*Exercise goal:* What lines in the data hold the string "Google"? Show them.

*Recorded data:*
────────────────────

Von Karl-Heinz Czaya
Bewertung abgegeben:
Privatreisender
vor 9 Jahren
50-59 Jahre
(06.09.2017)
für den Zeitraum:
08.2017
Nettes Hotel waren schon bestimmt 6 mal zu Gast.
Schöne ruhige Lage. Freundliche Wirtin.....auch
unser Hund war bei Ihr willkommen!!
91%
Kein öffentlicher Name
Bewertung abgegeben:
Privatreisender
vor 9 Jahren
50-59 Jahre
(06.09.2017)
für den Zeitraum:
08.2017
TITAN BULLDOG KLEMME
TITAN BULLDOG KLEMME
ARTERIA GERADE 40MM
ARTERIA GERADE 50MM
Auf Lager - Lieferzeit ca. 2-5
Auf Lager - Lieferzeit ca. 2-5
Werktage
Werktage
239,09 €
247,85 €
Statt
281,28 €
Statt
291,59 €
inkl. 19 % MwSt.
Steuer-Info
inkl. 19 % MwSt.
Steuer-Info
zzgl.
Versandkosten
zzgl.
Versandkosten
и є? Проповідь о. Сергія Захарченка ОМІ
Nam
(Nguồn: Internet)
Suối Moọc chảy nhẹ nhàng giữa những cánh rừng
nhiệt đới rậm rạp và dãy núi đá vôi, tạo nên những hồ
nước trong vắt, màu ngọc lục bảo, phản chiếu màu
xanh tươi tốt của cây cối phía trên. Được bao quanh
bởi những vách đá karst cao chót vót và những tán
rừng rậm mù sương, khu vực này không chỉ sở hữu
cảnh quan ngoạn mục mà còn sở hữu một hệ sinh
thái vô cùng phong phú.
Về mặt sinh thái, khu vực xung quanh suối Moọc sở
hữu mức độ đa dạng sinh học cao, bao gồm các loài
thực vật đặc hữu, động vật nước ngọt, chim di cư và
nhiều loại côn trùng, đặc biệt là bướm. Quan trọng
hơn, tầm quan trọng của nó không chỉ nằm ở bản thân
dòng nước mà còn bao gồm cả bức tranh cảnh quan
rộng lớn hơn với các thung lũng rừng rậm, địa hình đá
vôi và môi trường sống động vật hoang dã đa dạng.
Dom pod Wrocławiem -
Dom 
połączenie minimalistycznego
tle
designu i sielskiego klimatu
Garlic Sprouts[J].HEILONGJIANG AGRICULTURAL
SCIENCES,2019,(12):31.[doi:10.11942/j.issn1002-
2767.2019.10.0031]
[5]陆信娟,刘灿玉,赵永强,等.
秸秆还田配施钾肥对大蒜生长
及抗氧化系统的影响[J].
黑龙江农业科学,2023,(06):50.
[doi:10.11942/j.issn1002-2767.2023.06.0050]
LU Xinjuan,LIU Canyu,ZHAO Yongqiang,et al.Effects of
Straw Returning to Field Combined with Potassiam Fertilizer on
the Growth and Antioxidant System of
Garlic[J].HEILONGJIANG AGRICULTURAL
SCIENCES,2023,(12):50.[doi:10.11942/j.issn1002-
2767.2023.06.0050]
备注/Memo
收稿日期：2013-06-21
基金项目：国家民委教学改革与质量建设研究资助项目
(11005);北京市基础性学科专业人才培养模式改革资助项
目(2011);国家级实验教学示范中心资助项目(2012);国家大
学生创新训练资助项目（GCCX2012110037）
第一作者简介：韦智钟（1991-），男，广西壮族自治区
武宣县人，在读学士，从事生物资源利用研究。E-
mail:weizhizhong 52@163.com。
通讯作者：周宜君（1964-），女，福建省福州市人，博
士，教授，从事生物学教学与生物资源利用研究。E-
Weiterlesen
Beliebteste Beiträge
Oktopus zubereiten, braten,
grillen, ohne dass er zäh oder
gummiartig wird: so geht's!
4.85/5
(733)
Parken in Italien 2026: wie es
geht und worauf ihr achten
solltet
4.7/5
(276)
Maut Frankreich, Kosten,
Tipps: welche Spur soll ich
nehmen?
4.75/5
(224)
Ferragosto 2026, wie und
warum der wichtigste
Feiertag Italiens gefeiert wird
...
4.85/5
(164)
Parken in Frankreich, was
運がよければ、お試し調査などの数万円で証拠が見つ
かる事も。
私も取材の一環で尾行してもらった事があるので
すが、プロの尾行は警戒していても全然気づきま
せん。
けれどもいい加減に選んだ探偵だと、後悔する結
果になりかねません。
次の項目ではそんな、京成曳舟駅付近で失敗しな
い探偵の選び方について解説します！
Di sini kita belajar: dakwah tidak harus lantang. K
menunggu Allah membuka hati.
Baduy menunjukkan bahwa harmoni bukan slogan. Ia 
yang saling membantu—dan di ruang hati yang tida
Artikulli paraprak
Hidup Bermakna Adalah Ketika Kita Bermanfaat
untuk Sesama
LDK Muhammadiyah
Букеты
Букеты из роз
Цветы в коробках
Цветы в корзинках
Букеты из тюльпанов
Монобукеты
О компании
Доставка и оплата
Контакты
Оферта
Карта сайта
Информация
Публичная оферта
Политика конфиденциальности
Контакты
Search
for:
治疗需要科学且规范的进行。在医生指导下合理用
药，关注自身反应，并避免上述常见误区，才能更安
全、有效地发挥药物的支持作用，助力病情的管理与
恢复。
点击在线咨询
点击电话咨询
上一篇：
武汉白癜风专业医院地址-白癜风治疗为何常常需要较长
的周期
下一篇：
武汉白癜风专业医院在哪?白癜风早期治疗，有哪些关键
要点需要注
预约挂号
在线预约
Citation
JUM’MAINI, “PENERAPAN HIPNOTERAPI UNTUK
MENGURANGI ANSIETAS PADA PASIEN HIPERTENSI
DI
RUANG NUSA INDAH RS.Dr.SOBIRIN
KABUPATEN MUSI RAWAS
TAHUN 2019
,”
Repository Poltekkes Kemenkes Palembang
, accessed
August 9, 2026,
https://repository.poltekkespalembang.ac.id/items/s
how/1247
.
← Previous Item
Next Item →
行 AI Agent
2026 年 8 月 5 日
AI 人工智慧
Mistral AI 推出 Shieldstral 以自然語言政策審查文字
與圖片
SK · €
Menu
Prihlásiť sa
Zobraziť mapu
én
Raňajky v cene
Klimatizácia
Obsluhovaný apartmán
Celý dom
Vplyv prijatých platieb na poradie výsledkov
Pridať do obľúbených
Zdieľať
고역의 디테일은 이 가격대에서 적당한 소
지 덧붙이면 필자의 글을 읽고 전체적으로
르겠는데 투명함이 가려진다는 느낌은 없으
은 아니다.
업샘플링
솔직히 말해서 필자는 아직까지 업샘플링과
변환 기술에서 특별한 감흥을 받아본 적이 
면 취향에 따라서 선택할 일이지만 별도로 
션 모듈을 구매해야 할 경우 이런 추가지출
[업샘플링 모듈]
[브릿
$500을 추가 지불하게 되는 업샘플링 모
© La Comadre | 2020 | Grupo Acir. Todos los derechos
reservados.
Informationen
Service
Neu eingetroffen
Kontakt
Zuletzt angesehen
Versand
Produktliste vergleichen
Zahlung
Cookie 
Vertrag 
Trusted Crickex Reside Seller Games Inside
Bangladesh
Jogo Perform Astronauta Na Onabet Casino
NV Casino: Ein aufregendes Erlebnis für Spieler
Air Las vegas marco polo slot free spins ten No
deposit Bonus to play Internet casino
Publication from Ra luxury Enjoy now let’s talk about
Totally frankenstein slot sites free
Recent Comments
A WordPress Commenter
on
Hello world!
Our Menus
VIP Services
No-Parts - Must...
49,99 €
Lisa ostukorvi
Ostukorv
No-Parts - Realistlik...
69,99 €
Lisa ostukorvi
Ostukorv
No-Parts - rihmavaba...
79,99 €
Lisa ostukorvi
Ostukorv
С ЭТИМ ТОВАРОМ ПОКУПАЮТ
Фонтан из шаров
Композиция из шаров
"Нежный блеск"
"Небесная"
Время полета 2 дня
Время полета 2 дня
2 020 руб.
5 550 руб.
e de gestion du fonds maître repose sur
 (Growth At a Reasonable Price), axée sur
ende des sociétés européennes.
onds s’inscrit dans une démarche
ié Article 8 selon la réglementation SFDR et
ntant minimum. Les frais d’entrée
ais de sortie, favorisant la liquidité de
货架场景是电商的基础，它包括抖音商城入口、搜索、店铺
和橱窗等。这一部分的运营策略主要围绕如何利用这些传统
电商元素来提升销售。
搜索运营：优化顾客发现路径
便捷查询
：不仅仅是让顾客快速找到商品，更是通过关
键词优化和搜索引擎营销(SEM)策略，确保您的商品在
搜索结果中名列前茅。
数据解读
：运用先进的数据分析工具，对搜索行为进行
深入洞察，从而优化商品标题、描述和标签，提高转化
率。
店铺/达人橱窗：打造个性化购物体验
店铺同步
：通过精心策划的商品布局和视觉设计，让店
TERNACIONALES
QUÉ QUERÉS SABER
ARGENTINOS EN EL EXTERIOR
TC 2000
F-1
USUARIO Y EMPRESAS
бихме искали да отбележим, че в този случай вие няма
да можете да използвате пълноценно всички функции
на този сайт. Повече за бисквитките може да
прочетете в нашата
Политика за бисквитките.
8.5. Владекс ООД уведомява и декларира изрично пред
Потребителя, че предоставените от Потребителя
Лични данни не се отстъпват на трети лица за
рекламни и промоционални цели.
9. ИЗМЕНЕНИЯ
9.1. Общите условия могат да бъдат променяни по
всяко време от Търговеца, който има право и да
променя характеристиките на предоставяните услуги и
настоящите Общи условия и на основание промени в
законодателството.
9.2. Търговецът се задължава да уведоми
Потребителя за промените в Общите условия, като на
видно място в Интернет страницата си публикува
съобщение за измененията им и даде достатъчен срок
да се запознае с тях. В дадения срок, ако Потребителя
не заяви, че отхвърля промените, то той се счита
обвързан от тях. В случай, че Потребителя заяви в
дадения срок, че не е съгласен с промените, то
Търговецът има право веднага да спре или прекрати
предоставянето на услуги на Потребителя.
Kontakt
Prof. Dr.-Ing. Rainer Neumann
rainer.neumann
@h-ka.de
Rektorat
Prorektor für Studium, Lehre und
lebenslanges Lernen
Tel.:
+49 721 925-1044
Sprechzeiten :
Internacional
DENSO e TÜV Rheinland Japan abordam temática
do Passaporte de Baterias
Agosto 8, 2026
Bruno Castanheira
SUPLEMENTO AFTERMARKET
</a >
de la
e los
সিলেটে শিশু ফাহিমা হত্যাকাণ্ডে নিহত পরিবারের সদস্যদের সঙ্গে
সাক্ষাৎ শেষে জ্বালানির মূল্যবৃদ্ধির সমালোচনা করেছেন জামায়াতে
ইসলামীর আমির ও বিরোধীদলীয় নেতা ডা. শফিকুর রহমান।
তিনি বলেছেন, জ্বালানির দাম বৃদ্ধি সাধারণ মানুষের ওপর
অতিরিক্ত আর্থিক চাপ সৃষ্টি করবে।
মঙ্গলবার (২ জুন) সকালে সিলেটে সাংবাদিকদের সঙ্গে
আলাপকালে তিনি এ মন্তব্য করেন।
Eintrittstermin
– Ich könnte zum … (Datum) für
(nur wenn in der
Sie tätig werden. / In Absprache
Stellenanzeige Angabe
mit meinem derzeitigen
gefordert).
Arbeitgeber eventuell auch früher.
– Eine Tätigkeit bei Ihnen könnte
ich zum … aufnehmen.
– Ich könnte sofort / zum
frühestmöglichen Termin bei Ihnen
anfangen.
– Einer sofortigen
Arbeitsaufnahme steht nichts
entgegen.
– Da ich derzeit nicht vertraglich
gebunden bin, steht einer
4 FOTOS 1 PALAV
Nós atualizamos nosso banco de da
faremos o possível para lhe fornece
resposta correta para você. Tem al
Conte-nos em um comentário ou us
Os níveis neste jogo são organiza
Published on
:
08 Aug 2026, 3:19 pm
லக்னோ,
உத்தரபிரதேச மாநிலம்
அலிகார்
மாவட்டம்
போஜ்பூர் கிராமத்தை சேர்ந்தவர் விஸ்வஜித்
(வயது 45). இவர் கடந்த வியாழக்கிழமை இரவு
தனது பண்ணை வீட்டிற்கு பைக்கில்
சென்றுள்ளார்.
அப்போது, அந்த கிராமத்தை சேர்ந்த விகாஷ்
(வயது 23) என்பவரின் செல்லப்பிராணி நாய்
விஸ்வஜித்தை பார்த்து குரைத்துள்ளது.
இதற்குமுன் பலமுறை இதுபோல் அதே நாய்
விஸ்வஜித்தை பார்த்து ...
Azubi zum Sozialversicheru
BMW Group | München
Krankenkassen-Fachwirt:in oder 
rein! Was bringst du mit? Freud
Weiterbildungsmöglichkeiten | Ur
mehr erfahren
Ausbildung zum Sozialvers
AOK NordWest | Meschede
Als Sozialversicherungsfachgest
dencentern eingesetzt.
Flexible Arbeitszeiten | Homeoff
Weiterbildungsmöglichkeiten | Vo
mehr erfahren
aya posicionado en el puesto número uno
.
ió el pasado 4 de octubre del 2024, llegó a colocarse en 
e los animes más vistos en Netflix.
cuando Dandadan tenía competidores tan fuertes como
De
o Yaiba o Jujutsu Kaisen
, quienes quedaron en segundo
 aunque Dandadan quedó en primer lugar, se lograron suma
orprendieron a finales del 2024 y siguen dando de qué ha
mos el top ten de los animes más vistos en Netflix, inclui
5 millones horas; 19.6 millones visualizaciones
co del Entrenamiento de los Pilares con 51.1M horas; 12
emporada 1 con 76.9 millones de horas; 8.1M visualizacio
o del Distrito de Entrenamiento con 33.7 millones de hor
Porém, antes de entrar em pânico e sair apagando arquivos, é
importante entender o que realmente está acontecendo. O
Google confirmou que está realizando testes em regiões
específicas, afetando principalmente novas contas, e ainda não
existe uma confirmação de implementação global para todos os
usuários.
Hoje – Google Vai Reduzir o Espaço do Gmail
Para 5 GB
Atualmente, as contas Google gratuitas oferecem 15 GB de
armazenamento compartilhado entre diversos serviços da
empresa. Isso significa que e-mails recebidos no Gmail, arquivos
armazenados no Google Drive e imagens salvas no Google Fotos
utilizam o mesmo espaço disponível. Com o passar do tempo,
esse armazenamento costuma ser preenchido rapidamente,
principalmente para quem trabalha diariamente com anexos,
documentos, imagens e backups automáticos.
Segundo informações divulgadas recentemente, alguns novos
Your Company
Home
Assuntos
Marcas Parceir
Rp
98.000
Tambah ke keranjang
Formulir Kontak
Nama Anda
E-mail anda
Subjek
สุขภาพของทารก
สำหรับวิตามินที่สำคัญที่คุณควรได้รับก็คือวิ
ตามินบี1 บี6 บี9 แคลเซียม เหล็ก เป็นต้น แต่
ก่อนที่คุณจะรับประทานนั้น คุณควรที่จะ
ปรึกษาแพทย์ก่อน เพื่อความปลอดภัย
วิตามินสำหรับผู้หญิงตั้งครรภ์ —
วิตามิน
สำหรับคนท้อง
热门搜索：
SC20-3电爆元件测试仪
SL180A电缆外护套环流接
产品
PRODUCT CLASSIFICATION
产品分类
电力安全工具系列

────────────────────

*Written solution:*
Google confirmou que está realizando testes em regiões
Hoje – Google Vai Reduzir o Espaço do Gmail
Atualmente, as contas Google gratuitas oferecem 15 GB de
armazenados no Google Drive e imagens salvas no Google Fotos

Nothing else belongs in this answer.